Task item
Wherever a line of the data contains "Developer", copy that line.
---------- Given data
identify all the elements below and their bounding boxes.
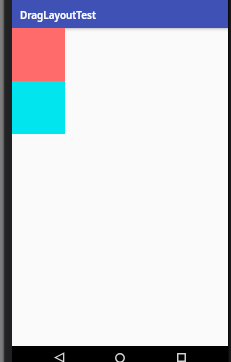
- staticText: DragLayoutTest: [20, 8, 96, 21]
- button[interactable]: Recents: [165, 351, 197, 362]
- button[interactable]: Home: [104, 351, 136, 362]
- button[interactable]: Back: [43, 351, 75, 362]
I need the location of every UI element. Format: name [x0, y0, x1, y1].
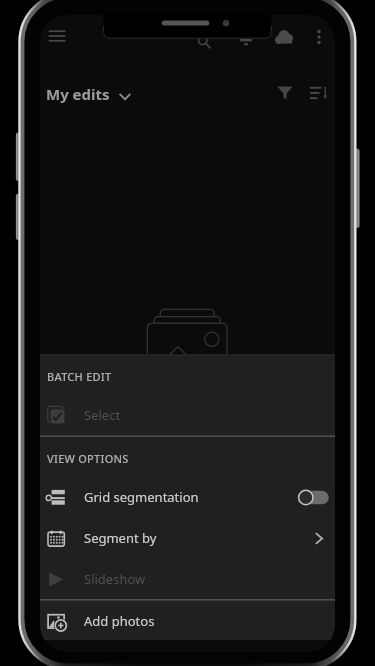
- staticText: Grid segmentation: [84, 488, 199, 506]
- staticText: BATCH EDIT: [47, 369, 112, 384]
- button[interactable]: Add photos: [40, 601, 335, 642]
- button[interactable]: Export: [229, 26, 263, 56]
- staticText: Select: [84, 406, 121, 424]
- button[interactable]: Grid segmentation: [40, 477, 335, 518]
- staticText: VIEW OPTIONS: [47, 451, 129, 466]
- button[interactable]: More options: [304, 20, 334, 54]
- button[interactable]: Sort: [301, 77, 335, 109]
- button[interactable]: Slideshow: [40, 559, 335, 600]
- staticText: Slideshow: [84, 570, 146, 588]
- button[interactable]: My edits: [42, 77, 136, 113]
- staticText: My edits: [46, 84, 110, 104]
- button[interactable]: Segment by: [40, 518, 335, 559]
- staticText: Segment by: [84, 529, 157, 547]
- button[interactable]: Select: [40, 395, 335, 436]
- button[interactable]: Filter: [268, 77, 302, 109]
- button[interactable]: Cloud sync: [267, 22, 301, 52]
- staticText: Add photos: [84, 612, 155, 630]
- button[interactable]: Menu: [40, 16, 77, 56]
- button[interactable]: Search: [187, 27, 221, 57]
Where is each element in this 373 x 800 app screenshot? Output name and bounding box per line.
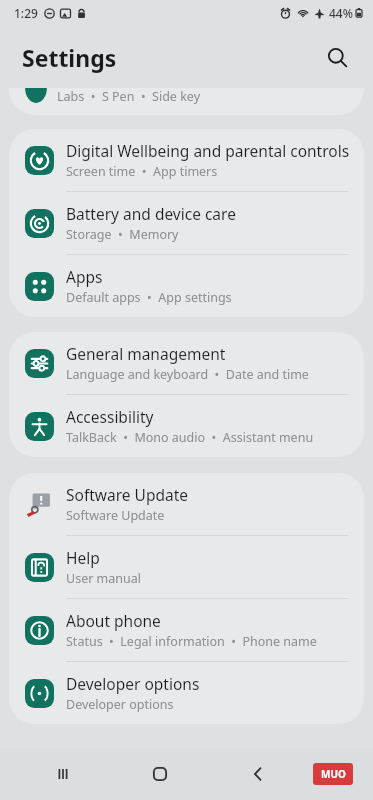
button[interactable]: Home <box>111 748 209 800</box>
button[interactable]: Software Update <box>9 473 364 535</box>
staticText: General management <box>66 343 226 364</box>
button[interactable]: Labs • S Pen • Side key <box>9 88 364 115</box>
staticText: TalkBack • Mono audio • Assistant menu <box>66 429 314 446</box>
staticText: Apps <box>66 266 103 287</box>
staticText: Developer options <box>66 673 200 694</box>
staticText: Digital Wellbeing and parental controls <box>66 140 350 161</box>
button[interactable]: Apps <box>9 255 364 317</box>
staticText: Help <box>66 547 100 568</box>
staticText: 44% <box>329 5 353 21</box>
staticText: About phone <box>66 610 161 631</box>
staticText: Status • Legal information • Phone name <box>66 633 317 650</box>
staticText: Storage • Memory <box>66 226 179 243</box>
staticText: Accessibility <box>66 406 154 427</box>
button[interactable]: Accessibility <box>9 395 364 457</box>
staticText: Labs • S Pen • Side key <box>57 88 201 105</box>
button[interactable]: Digital Wellbeing and parental controls <box>9 129 364 191</box>
button[interactable]: Back <box>209 748 307 800</box>
staticText: Screen time • App timers <box>66 163 218 180</box>
staticText: Battery and device care <box>66 203 236 224</box>
button[interactable]: Battery and device care <box>9 192 364 254</box>
button[interactable]: Help <box>9 536 364 598</box>
button[interactable]: Developer options <box>9 662 364 724</box>
staticText: MUO <box>321 767 346 781</box>
staticText: Software Update <box>66 507 165 524</box>
staticText: Default apps • App settings <box>66 289 232 306</box>
button[interactable]: Recents <box>14 748 111 800</box>
staticText: Developer options <box>66 696 174 713</box>
button[interactable]: About phone <box>9 599 364 661</box>
staticText: Software Update <box>66 484 188 505</box>
button[interactable]: General management <box>9 332 364 394</box>
button[interactable]: Search <box>317 37 357 77</box>
staticText: 1:29 <box>14 5 38 21</box>
staticText: User manual <box>66 570 141 587</box>
staticText: Settings <box>22 42 117 73</box>
staticText: Language and keyboard • Date and time <box>66 366 309 383</box>
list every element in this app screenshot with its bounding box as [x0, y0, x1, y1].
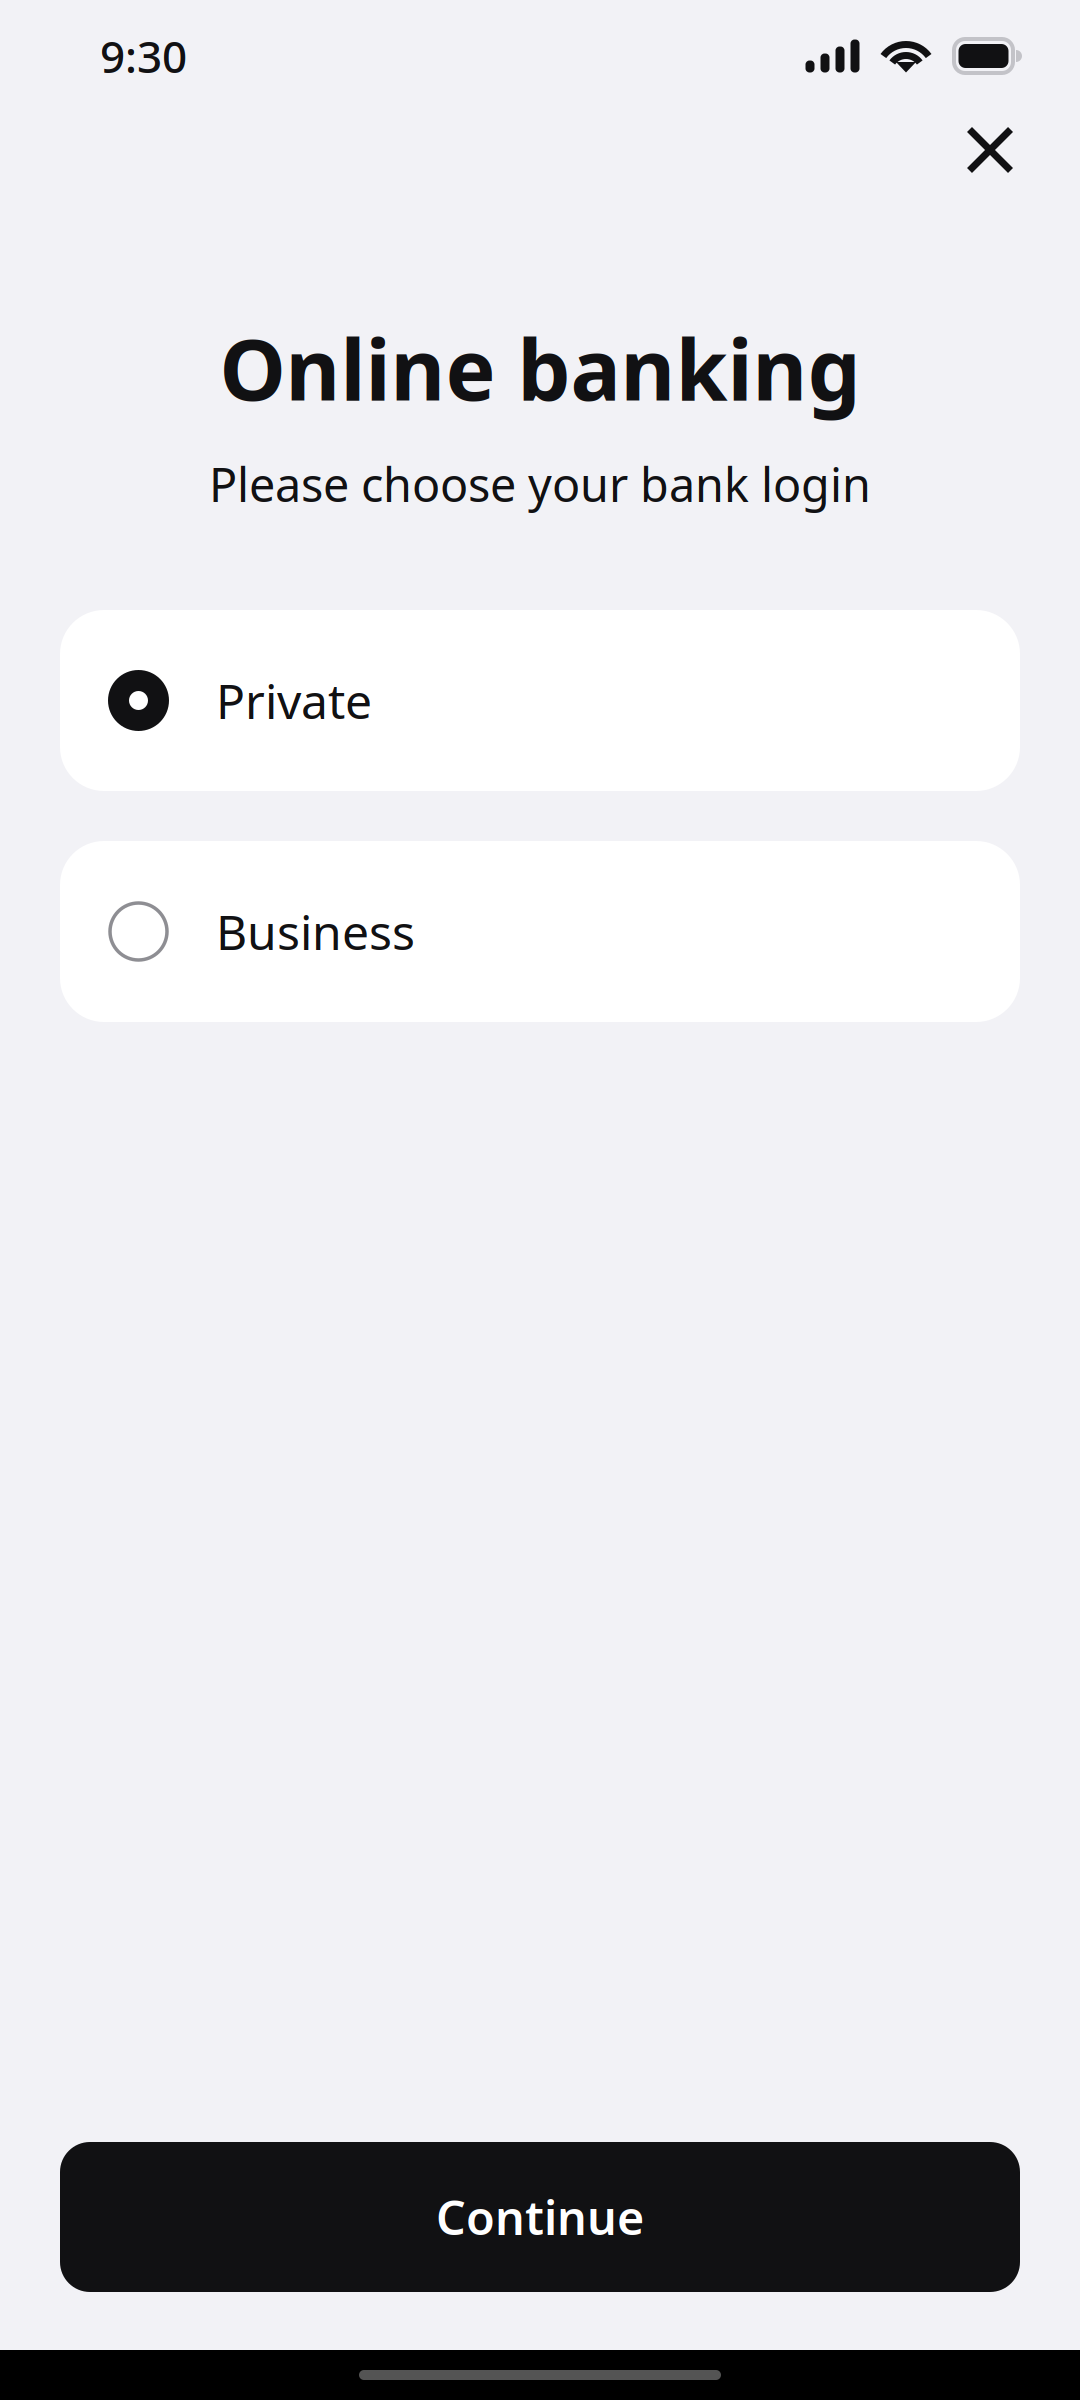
button[interactable]: Business [60, 841, 1020, 1022]
button[interactable]: Continue [60, 2142, 1020, 2292]
staticText: Please choose your bank login [209, 453, 871, 515]
staticText: Online banking [220, 312, 860, 424]
staticText: 9:30 [100, 27, 187, 85]
button[interactable]: Close [934, 94, 1046, 206]
button[interactable]: Private [60, 610, 1020, 791]
staticText: Private [216, 669, 372, 732]
staticText: Business [216, 900, 415, 963]
staticText: Continue [436, 2186, 644, 2248]
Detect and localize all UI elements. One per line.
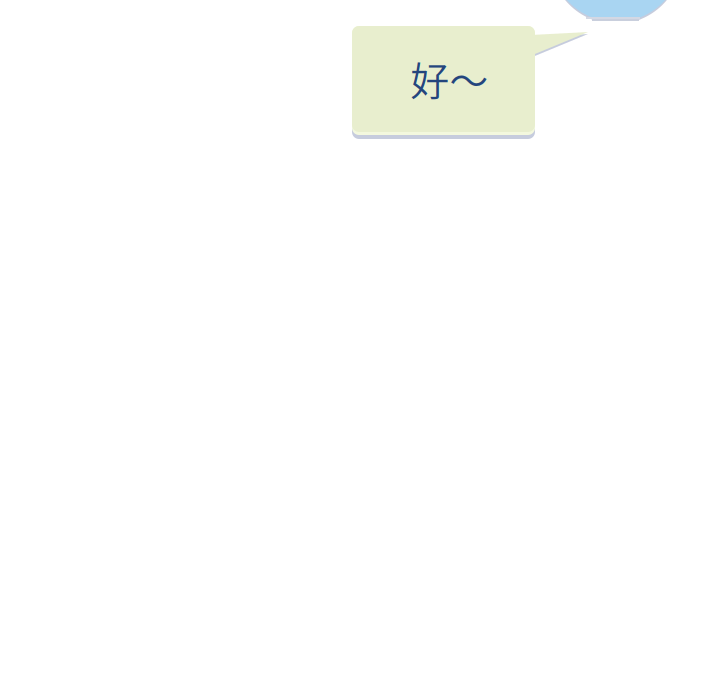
--------------------
Answer for the task
staticText: Developer options <box>66 673 200 694</box>
button[interactable]: Developer options <box>9 662 364 724</box>
staticText: Developer options <box>66 696 174 713</box>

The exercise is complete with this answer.